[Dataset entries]

►

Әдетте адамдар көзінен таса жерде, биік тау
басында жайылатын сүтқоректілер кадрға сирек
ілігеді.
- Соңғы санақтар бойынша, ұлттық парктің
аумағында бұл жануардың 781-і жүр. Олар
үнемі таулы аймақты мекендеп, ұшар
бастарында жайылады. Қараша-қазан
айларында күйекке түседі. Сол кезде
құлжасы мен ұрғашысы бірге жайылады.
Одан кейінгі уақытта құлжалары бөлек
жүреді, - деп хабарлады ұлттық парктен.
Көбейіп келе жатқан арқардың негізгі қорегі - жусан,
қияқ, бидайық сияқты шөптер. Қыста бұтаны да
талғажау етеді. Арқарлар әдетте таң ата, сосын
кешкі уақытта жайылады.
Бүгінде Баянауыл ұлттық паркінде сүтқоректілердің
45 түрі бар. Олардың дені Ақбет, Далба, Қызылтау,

◄

| EXERCISE BRIEF |
Please retype every entry above exactly as it stands.

| RESULT FOR THIS EXERCISE |
Әдетте адамдар көзінен таса жерде, биік тау
басында жайылатын сүтқоректілер кадрға сирек
ілігеді.
- Соңғы санақтар бойынша, ұлттық парктің
аумағында бұл жануардың 781-і жүр. Олар
үнемі таулы аймақты мекендеп, ұшар
бастарында жайылады. Қараша-қазан
айларында күйекке түседі. Сол кезде
құлжасы мен ұрғашысы бірге жайылады.
Одан кейінгі уақытта құлжалары бөлек
жүреді, - деп хабарлады ұлттық парктен.
Көбейіп келе жатқан арқардың негізгі қорегі - жусан,
қияқ, бидайық сияқты шөптер. Қыста бұтаны да
талғажау етеді. Арқарлар әдетте таң ата, сосын
кешкі уақытта жайылады.
Бүгінде Баянауыл ұлттық паркінде сүтқоректілердің
45 түрі бар. Олардың дені Ақбет, Далба, Қызылтау,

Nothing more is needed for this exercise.